((

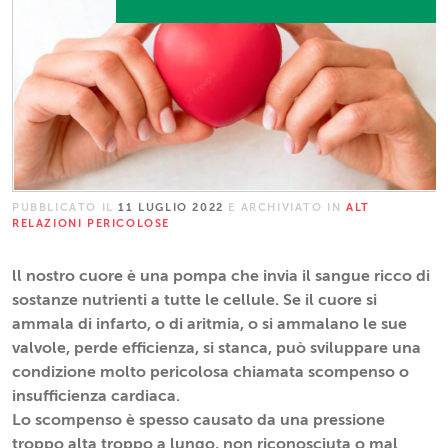
PUBBLICATO IL
11 LUGLIO 2022
E ARCHIVIATO IN
ALT
RELAZIONI PERICOLOSE
ll nostro cuore è una pompa che invia il sangue ricco di
sostanze nutrienti a tutte le cellule. Se il cuore si
ammala di infarto, o di aritmia, o si ammalano le sue
valvole, perde efficienza, si stanca, può sviluppare una
condizione molto pericolosa chiamata scompenso o
insufficienza cardiaca.
Lo scompenso è spesso causato da una pressione
troppo alta troppo a lungo, non riconosciuta o mal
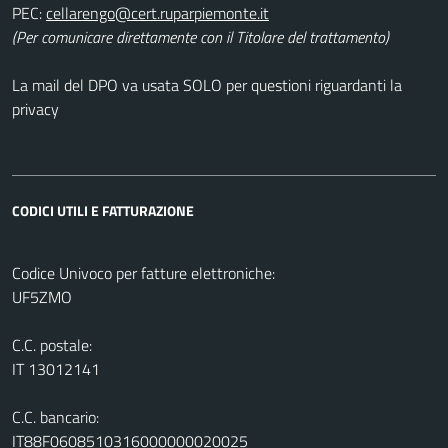
PEC:
(Per comunicare direttamente con il Titolare del trattamento)
La mail del DPO va usata SOLO per questioni riguardanti la
privacy
CODICI UTILI E FATTURAZIONE
Codice Univoco per fatture elettroniche:
UF5ZMO
C.C. postale:
IT 13012141
C.C. bancario:
IT88F0608510316000000020025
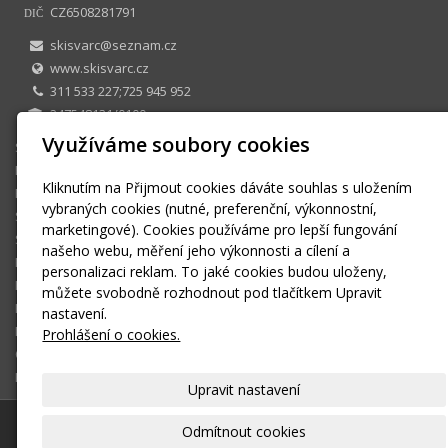
CZ6508281791
DIČ
skisvarc@seznam.cz
www.skisvarc.cz
311 533 227;725 945 952
247548131/0100
Využíváme soubory cookies
SKI CENTRUM Petr Švarc
E-shop
Kliknutím na Přijmout cookies dáváte souhlas s uložením
Půjčovna
vybraných cookies (nutné, preferenční, výkonnostní,
Sezonní půjčovné
marketingové). Cookies používáme pro lepší fungování
Skiservis
našeho webu, měření jeho výkonnosti a cílení a
Kontakt
personalizaci reklam. To jaké cookies budou uloženy,
Kontaktní formulář
můžete svobodně rozhodnout pod tlačítkem Upravit
Ke stažení
nastavení.
Montáž a seřízení vázání
Prohlášení o cookies.
OBCHODNÍ PODMÍNKY
Košík
Upravit nastavení
© 2026
SKI CENTRUM Petr Švarc
|
Mapa webu
Odmítnout cookies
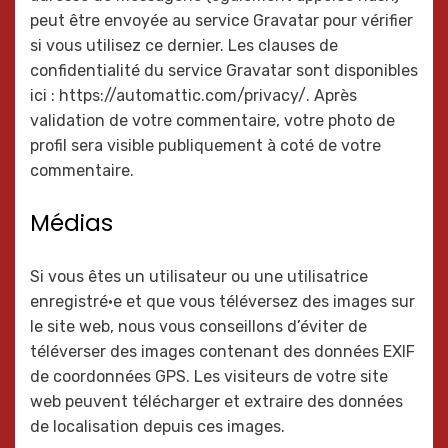
peut être envoyée au service Gravatar pour vérifier
si vous utilisez ce dernier. Les clauses de
confidentialité du service Gravatar sont disponibles
ici : https://automattic.com/privacy/. Après
validation de votre commentaire, votre photo de
profil sera visible publiquement à coté de votre
commentaire.
Médias
Si vous êtes un utilisateur ou une utilisatrice
enregistré·e et que vous téléversez des images sur
le site web, nous vous conseillons d’éviter de
téléverser des images contenant des données EXIF
de coordonnées GPS. Les visiteurs de votre site
web peuvent télécharger et extraire des données
de localisation depuis ces images.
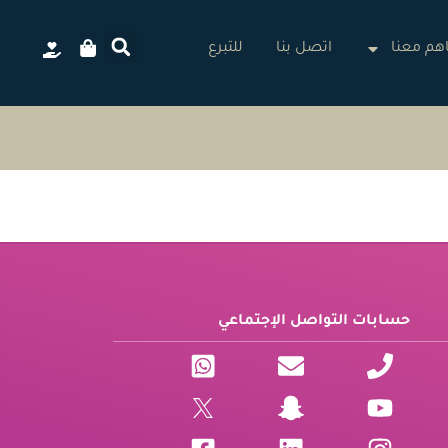
م معنا
اتصل بنا
للتبرع
حسابات التواصل الإجتماعي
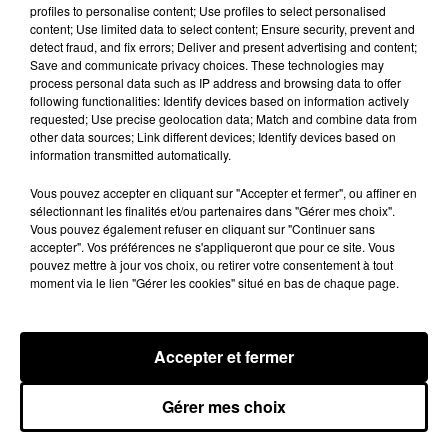
profiles to personalise content; Use profiles to select personalised
content; Use limited data to select content; Ensure security, prevent and
detect fraud, and fix errors; Deliver and present advertising and content;
Save and communicate privacy choices. These technologies may
process personal data such as IP address and browsing data to offer
following functionalities: Identify devices based on information actively
requested; Use precise geolocation data; Match and combine data from
other data sources; Link different devices; Identify devices based on
information transmitted automatically.
Vous pouvez accepter en cliquant sur "Accepter et fermer", ou affiner en
"LA FUITE EN ÉGYPTE" A LONGTEMPS
sélectionnant les finalités et/ou partenaires dans "Gérer mes choix".
CACHÉ DES SECRETS
Vous pouvez également refuser en cliquant sur "Continuer sans
accepter". Vos préférences ne s'appliqueront que pour ce site. Vous
pouvez mettre à jour vos choix, ou retirer votre consentement à tout
moment via le lien "Gérer les cookies" situé en bas de chaque page.
Accepter et fermer
Gérer mes choix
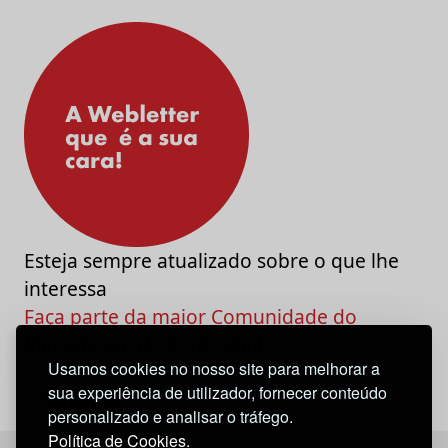
Esteja sempre atualizado sobre o que lhe
interessa
Faça parte da maior Comunidade do
Marketing e da Criatividade
Usamos cookies no nosso site para melhorar a
sua experiência de utilizador, fornecer conteúdo
personalizado e analisar o tráfego.
Política de Cookies.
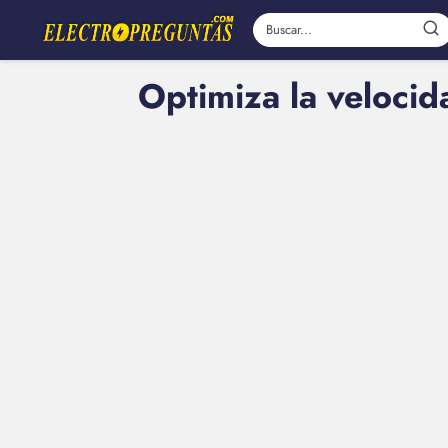
Optimiza la velocid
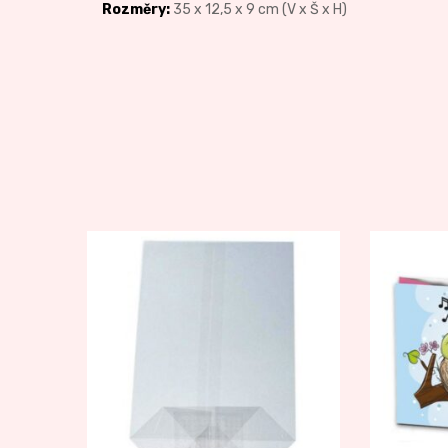
Rozměry:
35 x 12,5 x 9 cm (V x Š x H)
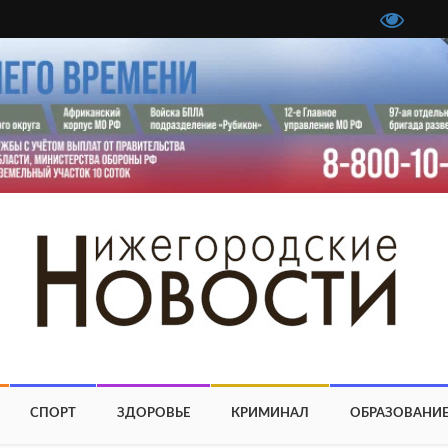
СПОРТ
ЗДОРОВЬЕ
КРИМИНАЛ
ОБРАЗОВАНИ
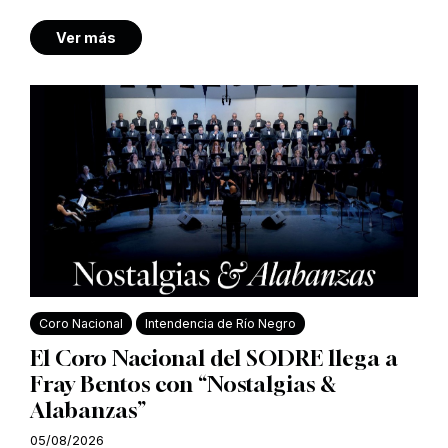
Ver más
Coro Nacional
Intendencia de Río Negro
El Coro Nacional del SODRE llega a
Fray Bentos con “Nostalgias &
Alabanzas”
05/08/2026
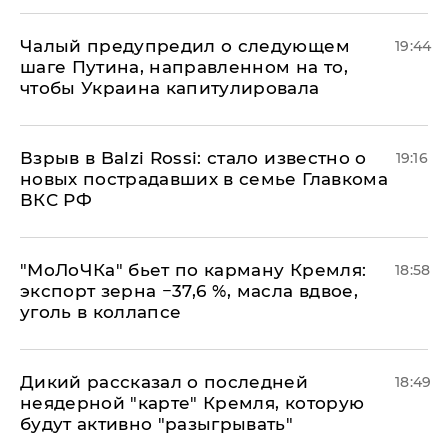
Чалый предупредил о следующем
19:44
шаге Путина, направленном на то,
чтобы Украина капитулировала
Взрыв в Balzi Rossi: стало известно о
19:16
новых пострадавших в семье Главкома
ВКС РФ
​"МоЛоЧКа" бьет по карману Кремля:
18:58
экспорт зерна −37,6 %, масла вдвое,
уголь в коллапсе
Дикий рассказал о последней
18:49
неядерной "карте" Кремля, которую
будут активно "разыгрывать"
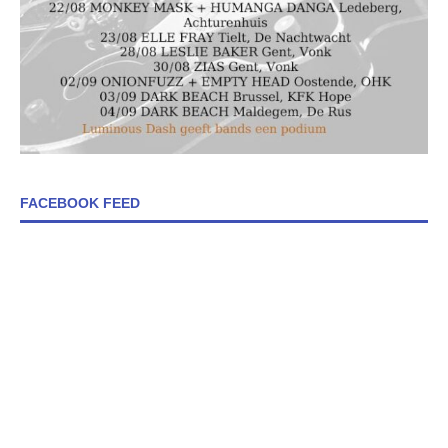
FACEBOOK FEED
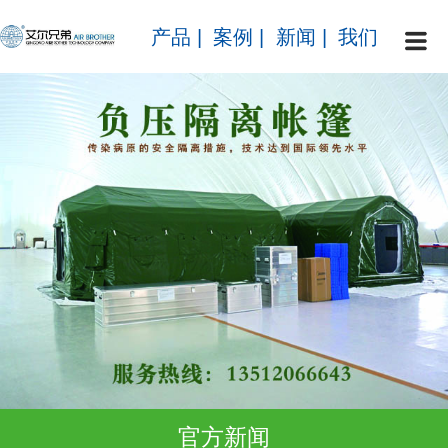
产品
|
案例
|
新闻
|
我们
官方新闻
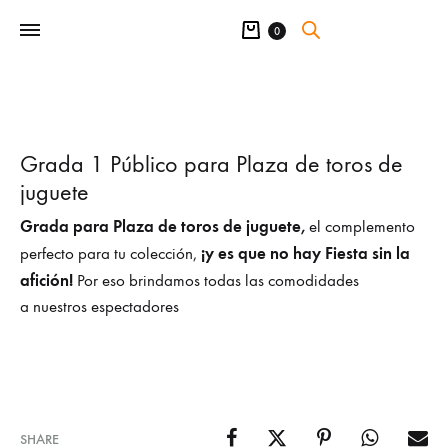
Carrito
0
Grada 1 Público para Plaza de toros de
juguete
Grada para Plaza de toros de juguete,
el complemento
¡y es que no hay Fiesta sin la
perfecto para tu colección,
afición!
Por eso brindamos todas las comodidades
a nuestros espectadores
SHARE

))

WHAT YOU ARE ASKED TO DO ->
Repeat only what runs from the first line of the records above to the line with "Lo scompenso è", both included, word for word, minus the pictures.

PROBLEM SOLUTION ->
PUBBLICATO IL
11 LUGLIO 2022
E ARCHIVIATO IN
ALT
RELAZIONI PERICOLOSE
ll nostro cuore è una pompa che invia il sangue ricco di
sostanze nutrienti a tutte le cellule. Se il cuore si
ammala di infarto, o di aritmia, o si ammalano le sue
valvole, perde efficienza, si stanca, può sviluppare una
condizione molto pericolosa chiamata scompenso o
insufficienza cardiaca.
Lo scompenso è spesso causato da una pressione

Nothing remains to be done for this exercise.